Třebom (Thröm) is a municipality and village in Opava District in the Moravian-Silesian Region of the Czech Republic. It has about 200 inhabitants. It is part of the historic Hlučín Region.

==Geography==
Třebom is located about 14 km northeast of Opava and 29 km northwest of Ostrava, on the border with Poland. It lies in a flat agricultural landscape in the Opava Hilly Land. The highest point is at 253 m above sea level.

==History==
The first written mention of Třebom is from 1349. Until 1582, the village was owned by various lower nobles. In 1582, it was acquired by the Lords of Vrbno, who owned it until 1621, when their property was confiscated. From 1621 to 1863, Třebom was owned by the Teutonic Order.

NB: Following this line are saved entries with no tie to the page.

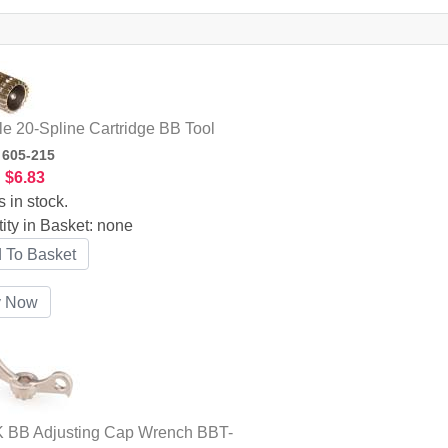
le 20-Spline Cartridge BB Tool
:
605-215
:
$6.83
s in stock.
ity in Basket:
none
 BB Adjusting Cap Wrench BBT-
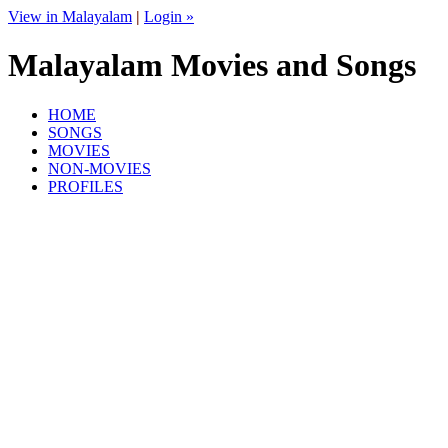
View in Malayalam
|
Login »
Malayalam Movies and Songs
HOME
SONGS
MOVIES
NON-MOVIES
PROFILES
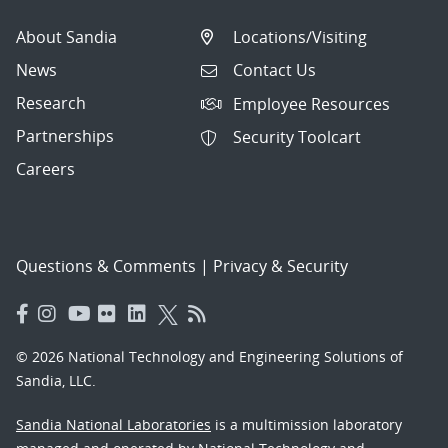
About Sandia
Locations/Visiting
News
Contact Us
Research
Employee Resources
Partnerships
Security Toolcart
Careers
Questions & Comments
|
Privacy & Security
© 2026 National Technology and Engineering Solutions of
Sandia, LLC.
Sandia National Laboratories
is a multimission laboratory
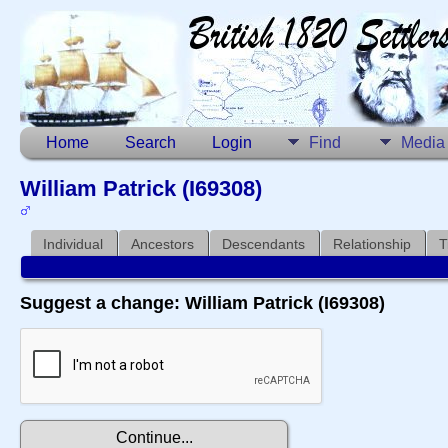
Home
Search
Login
Find
Media
William Patrick (I69308)
Individual
Ancestors
Descendants
Relationship
T
Suggest a change: William Patrick (I69308)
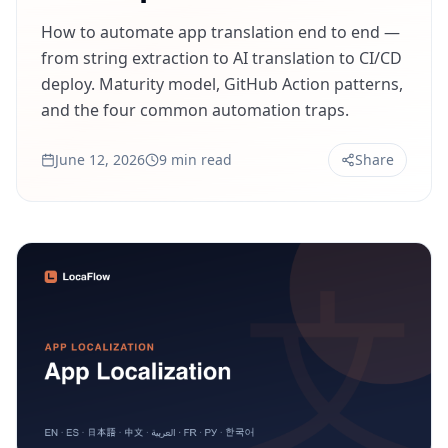
How to automate app translation end to end —
from string extraction to AI translation to CI/CD
deploy. Maturity model, GitHub Action patterns,
and the four common automation traps.
June 12, 2026
9 min read
Share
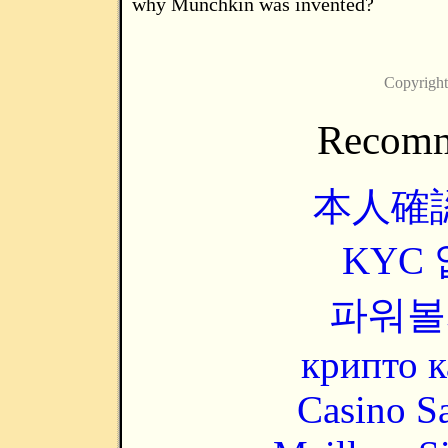
why Munchkin was invented?
Copyrigh
Recomm
本人確
KYC
파워볼
крипто к
Casino Sa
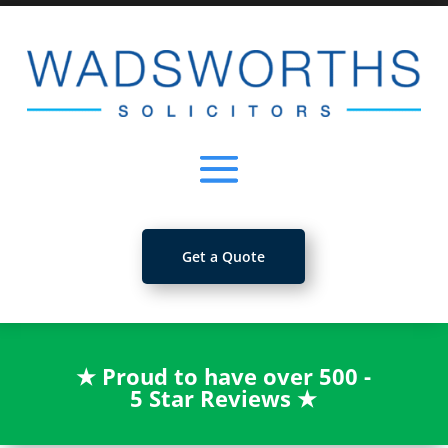
Get a Quote
★
Proud to have over 500 -
5 Star Reviews
★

In 1920, together with the Hlučín Region, Třebom became part of Czechoslovakia and was the only municipality in this region where the population was ethnically pure German. After World War II, most of the German-speaking population was expelled.

==Transport==
In the municipality is the road border crossing with Poland Třebom / Kietrz.

==Sights==
There are no protected cultural monuments in the municipality. The main landmark of Třebom is the Church of Saint George. It was built in 1781–1785.